The South Carolina Election Commission said that it’s already been a record-breaking year with over 1.3 million South Carolinians voting before Election Day.

The South Carolina Election Commission said as of 5 p.m. when early voting ended, nearly 900,000 people had voted in-person absentee, and nearly 430,000 by mail.

Officials said that number is likely to increase slightly given the voters still standing in line at 5 p.m. and the absentee ballots that arrive at election offices before 7 p.m. tomorrow. It’s a turnout election officials are calling extraordinary.

“An amazing number that’s probably somewhere between half the total turnout,” Chris Whitmire, the spokesperson for the South Carolina Election Commission, said.

Whitmire said because of this Election Day might look a little different.

“It won’t look like a general election at the polls tomorrow, I don’t believe, because of the number of people voting before election day,” Whitmire said.

Whitmire said while it will probably help with the lines on election day, it does create some new challenges for county election offices, especially when it comes to opening and counting mail-in ballots.

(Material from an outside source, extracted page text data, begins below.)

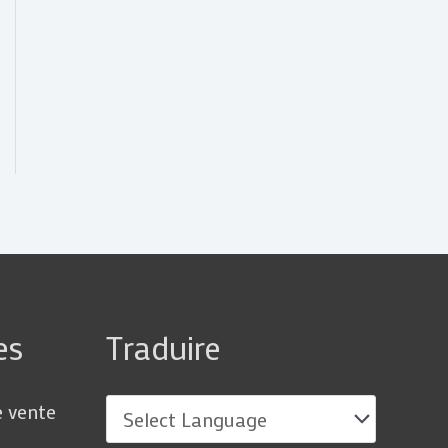
es
Traduire
e vente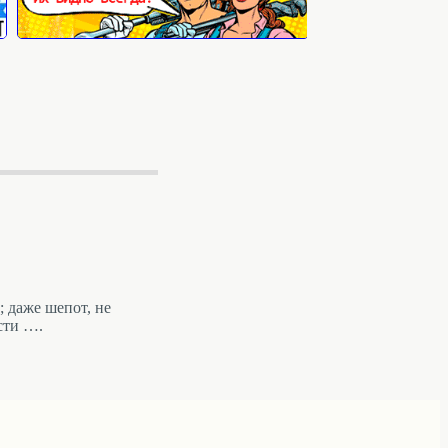
 даже шепот, не
сти ….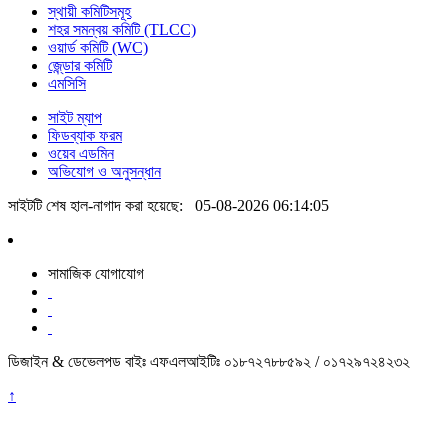
স্থায়ী কমিটিসমূহ
শহর সমন্বয় কমিটি (TLCC)
ওয়ার্ড কমিটি (WC)
জে্ন্ডার কমিটি
এমসিসি
সাইট ম্যাপ
ফিডব্যাক ফরম
ওয়েব এডমিন
অভিযোগ ও অনুসন্ধান
সাইটটি শেষ হাল-নাগাদ করা হয়েছে:
05-08-2026 06:14:05
সামাজিক যোগাযোগ
ডিজাইন & ডেভেলপড বাইঃ এফএলআইটিঃ ০১৮৭২৭৮৮৫৯২ / ০১৭২৯৭২৪২৩২
↑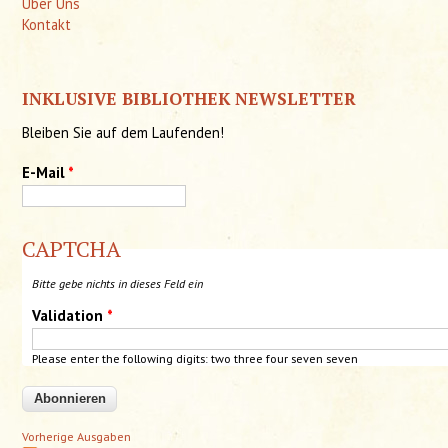
Über Uns
Kontakt
INKLUSIVE BIBLIOTHEK NEWSLETTER
Bleiben Sie auf dem Laufenden!
E-Mail
*
CAPTCHA
Bitte gebe nichts in dieses Feld ein
Validation
*
Please enter the following digits: two three four
seven
seven
Vorherige Ausgaben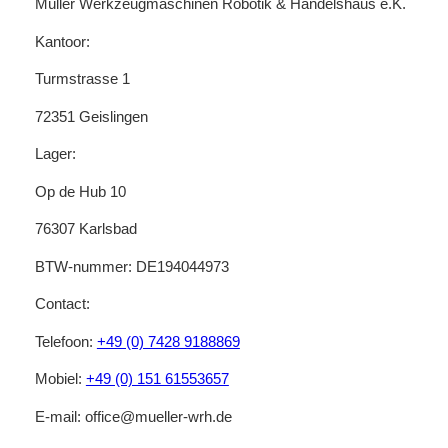
Müller Werkzeugmaschinen Robotik & Handelshaus e.K.
Kantoor:
Turmstrasse 1
72351 Geislingen
Lager:
Op de Hub 10
76307 Karlsbad
BTW-nummer: DE194044973
Contact:
Telefoon:
+49 (0) 7428 9188869
Mobiel:
+49 (0) 151 61553657
E-mail: office@mueller-wrh.de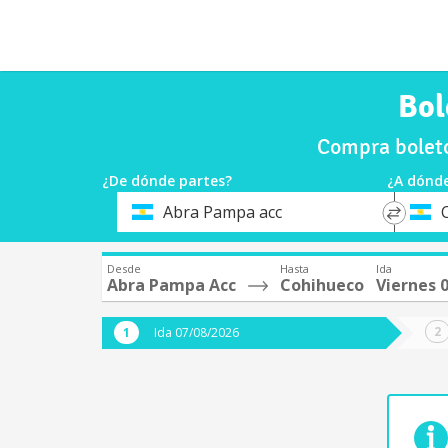
Bol
Compra boleto
¿De dónde partes?
¿A dónde
*
*
Abra Pampa acc
Origen
Destin
Desde
Hasta
Ida
Abra Pampa Acc
Cohihueco
Viernes 
Ida 07/08/2026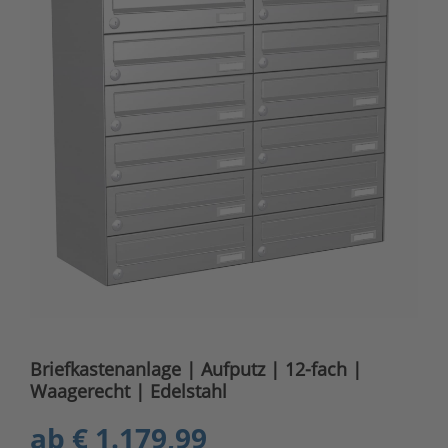
Briefkastenanlage | Aufputz | 12-fach |
Waagerecht | Edelstahl
ab
€ 1.179,99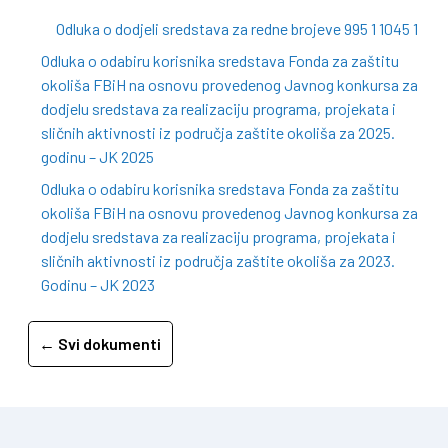
Odluka o dodjeli sredstava za redne brojeve 995 1 1045 1
Odluka o odabiru korisnika sredstava Fonda za zaštitu
okoliša FBiH na osnovu provedenog Javnog konkursa za
dodjelu sredstava za realizaciju programa, projekata i
sličnih aktivnosti iz područja zaštite okoliša za 2025.
godinu – JK 2025
Odluka o odabiru korisnika sredstava Fonda za zaštitu
okoliša FBiH na osnovu provedenog Javnog konkursa za
dodjelu sredstava za realizaciju programa, projekata i
sličnih aktivnosti iz područja zaštite okoliša za 2023.
Godinu – JK 2023
← Svi dokumenti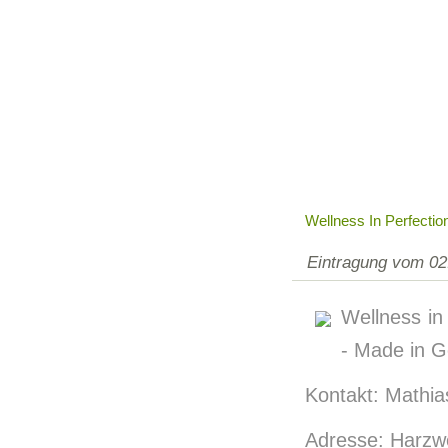
Wellness In Perfectio
Eintragung vom 02
Wellness in
- Made in 
Kontakt: Mathia
Adresse: Harzw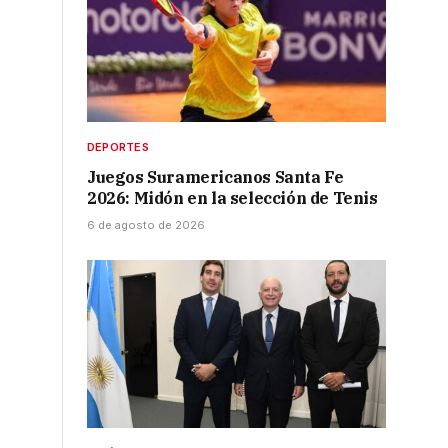
DEPORTES
Juegos Suramericanos Santa Fe
2026: Midón en la selección de Tenis
6 de agosto de 2026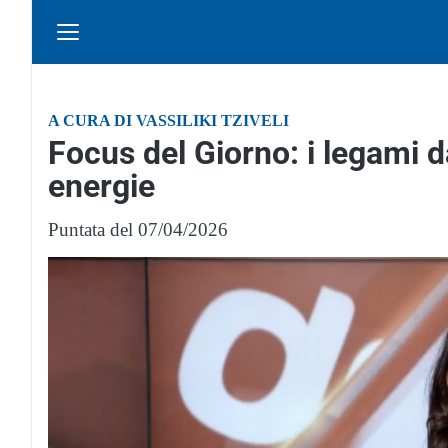
A CURA DI VASSILIKI TZIVELI
Focus del Giorno: i legami
energie
Puntata del 07/04/2026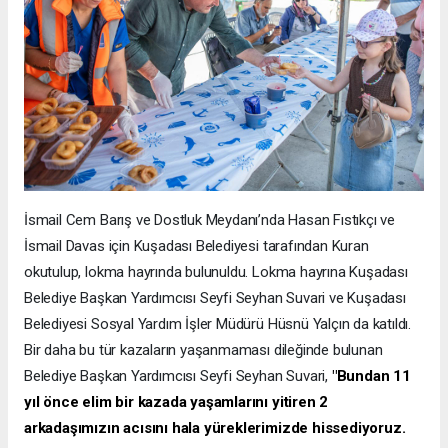
İsmail Cem Barış ve Dostluk Meydanı’nda Hasan Fıstıkçı ve
İsmail Davas için Kuşadası Belediyesi tarafından Kuran
okutulup, lokma hayrında bulunuldu. Lokma hayrına Kuşadası
Belediye Başkan Yardımcısı Seyfi Seyhan Suvari ve Kuşadası
Belediyesi Sosyal Yardım İşler Müdürü Hüsnü Yalçın da katıldı.
Bir daha bu tür kazaların yaşanmaması dileğinde bulunan
Belediye Başkan Yardımcısı Seyfi Seyhan Suvari,
"Bundan 11
yıl önce elim bir kazada yaşamlarını yitiren 2
arkadaşımızın acısını hala yüreklerimizde hissediyoruz.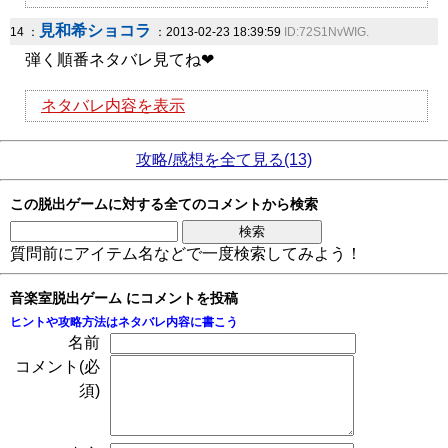
見和希ショコラ
14 ：
：2013-02-23 18:39:59
ID:72S1NvWIG.
弾く順番ネタバレ見てね❤
ネタバレ内容を表示
攻略/感想を全て見る(13)
この脱出ゲームに対する全てのコメントから検索
質問前にアイテム名などで一度検索してみよう！
音楽室脱出ゲーム にコメントを投稿
ヒントや攻略方法はネタバレ内容に書こう
名前
コメント(必
須)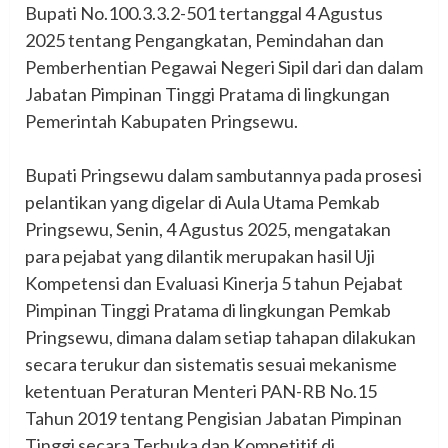
Bupati No.100.3.3.2-501 tertanggal 4 Agustus
2025 tentang Pengangkatan, Pemindahan dan
Pemberhentian Pegawai Negeri Sipil dari dan dalam
Jabatan Pimpinan Tinggi Pratama di lingkungan
Pemerintah Kabupaten Pringsewu.
‎Bupati Pringsewu dalam sambutannya pada prosesi
pelantikan yang digelar di Aula Utama Pemkab
Pringsewu, Senin, 4 Agustus 2025, mengatakan
para pejabat yang dilantik merupakan hasil Uji
Kompetensi dan Evaluasi Kinerja 5 tahun Pejabat
Pimpinan Tinggi Pratama di lingkungan Pemkab
Pringsewu, dimana dalam setiap tahapan dilakukan
secara terukur dan sistematis sesuai mekanisme
ketentuan Peraturan Menteri PAN-RB No.15
Tahun 2019 tentang Pengisian Jabatan Pimpinan
Tinggi secara Terbuka dan Kompetitif di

“There’s still work to be done on that front, and the bulk of it has to be done tomorrow,” Whitmire said.

Whitmire said election offices were allowed to begin opening the outer envelope of the ballots on Sunday.

“Tomorrow morning at 7 a.m. they will begin opening the interior secrecy envelope, removing the ballots, flattening them out, and putting them through the scanner,” Whitmire said, “Remember, we’ve never done more than 133,000 of those statewide, and this year already 427,000 ballots returned.”

He said he thinks most counties will get done on Election Day, but it could take some a little longer.

“I expect some counties won’t be done on election night and will have to go into Wednesday to complete this process,” Whitmire said.

Absentee ballots must be received before 7 p.m. on Election Day to be counted. Whitmire said election results will become official on Friday when the county boards of voter registrations and elections certify the election results.